JavaScript API Reference
PDF Oxide provides WebAssembly bindings for JavaScript and TypeScript. The npm package pdf-oxide-wasm works in both Node.js and browsers.
npm install pdf-oxide-wasm
For the Rust API, see the Rust API Reference. For the Python API, see the Python API Reference. For type details, see Types & Enums.
WasmPdfDocument
The primary class for opening, extracting, editing, and saving PDFs.
import { WasmPdfDocument } from "pdf-oxide-wasm";
Constructor
new WasmPdfDocument(data)
Load a PDF document from raw bytes.
| Parameter | Type | Description |
|---|---|---|
data |
Uint8Array |
The PDF file contents |
Throws: Error if the PDF is invalid or cannot be parsed.

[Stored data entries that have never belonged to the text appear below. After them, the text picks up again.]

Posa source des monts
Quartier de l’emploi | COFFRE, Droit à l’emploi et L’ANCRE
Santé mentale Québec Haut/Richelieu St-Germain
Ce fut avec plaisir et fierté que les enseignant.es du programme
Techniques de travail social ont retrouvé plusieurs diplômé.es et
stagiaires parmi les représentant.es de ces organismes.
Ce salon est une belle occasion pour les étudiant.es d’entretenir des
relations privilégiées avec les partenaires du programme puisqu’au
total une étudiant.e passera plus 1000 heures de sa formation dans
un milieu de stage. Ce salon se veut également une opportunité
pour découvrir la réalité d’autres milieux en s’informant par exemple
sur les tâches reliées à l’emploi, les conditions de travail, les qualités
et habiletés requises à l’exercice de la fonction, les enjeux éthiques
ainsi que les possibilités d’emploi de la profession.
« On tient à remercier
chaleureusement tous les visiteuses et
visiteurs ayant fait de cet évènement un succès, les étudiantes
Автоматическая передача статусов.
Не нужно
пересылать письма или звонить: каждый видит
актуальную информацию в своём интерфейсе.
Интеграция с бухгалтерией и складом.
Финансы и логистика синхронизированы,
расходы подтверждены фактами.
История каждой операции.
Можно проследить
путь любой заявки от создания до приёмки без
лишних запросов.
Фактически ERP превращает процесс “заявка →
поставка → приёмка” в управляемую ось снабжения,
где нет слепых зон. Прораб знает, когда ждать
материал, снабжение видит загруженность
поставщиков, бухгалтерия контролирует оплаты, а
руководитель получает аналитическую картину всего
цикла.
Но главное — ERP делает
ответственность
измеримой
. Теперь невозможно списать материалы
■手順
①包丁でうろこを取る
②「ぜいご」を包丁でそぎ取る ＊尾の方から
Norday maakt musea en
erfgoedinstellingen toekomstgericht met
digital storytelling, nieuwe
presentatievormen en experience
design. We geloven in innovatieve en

const bytes = new Uint8Array(readFileSync("document.pdf"));
const doc = new WasmPdfDocument(bytes);
Core Read-Only
pageCount() -> number
Get the number of pages in the document.
version() -> Uint8Array
Get the PDF version as [major, minor].
const [major, minor] = doc.version();
console.log(`PDF ${major}.${minor}`);
authenticate(password) -> boolean
Decrypt an encrypted PDF. Returns true if authentication succeeded.
| Parameter | Type | Description |
|---|---|---|
password |
string |
The password string |
hasStructureTree() -> boolean
Check if the document is a Tagged PDF with a structure tree.
Text Extraction
extractText(pageIndex) -> string
Extract plain text from a single page.
| Parameter | Type | Description |
|---|---|---|
pageIndex |
number |
Zero-based page number |
const text = doc.extractText(0);
extractAllText() -> string
Extract plain text from all pages, separated by form feed characters.
extractChars(pageIndex) -> Array
Extract individual characters with precise positioning and font metadata.
| Parameter | Type | Description |
|---|---|---|
pageIndex |
number |
Zero-based page number |
Returns: Array of objects with fields:
| Field | Type | Description |
|---|---|---|
char |
string |
The character |
bbox |
{x, y, width, height} |
Bounding box |
fontName |
string |
Font name |
fontSize |
number |
Font size in points |
fontWeight |
string |
Weight (Normal, Bold, etc.) |
isItalic |
boolean |
Italic flag |
color |
{r, g, b} |
RGB color (0.0–1.0) |
const chars = doc.extractChars(0);
for (const c of chars) {
console.log(`'${c.char}' at (${c.bbox.x}, ${c.bbox.y})`);
}
extractPageText(pageIndex) -> object
Get spans, characters, and page dimensions from a single extraction pass. More efficient than calling extractSpans() + extractChars() separately.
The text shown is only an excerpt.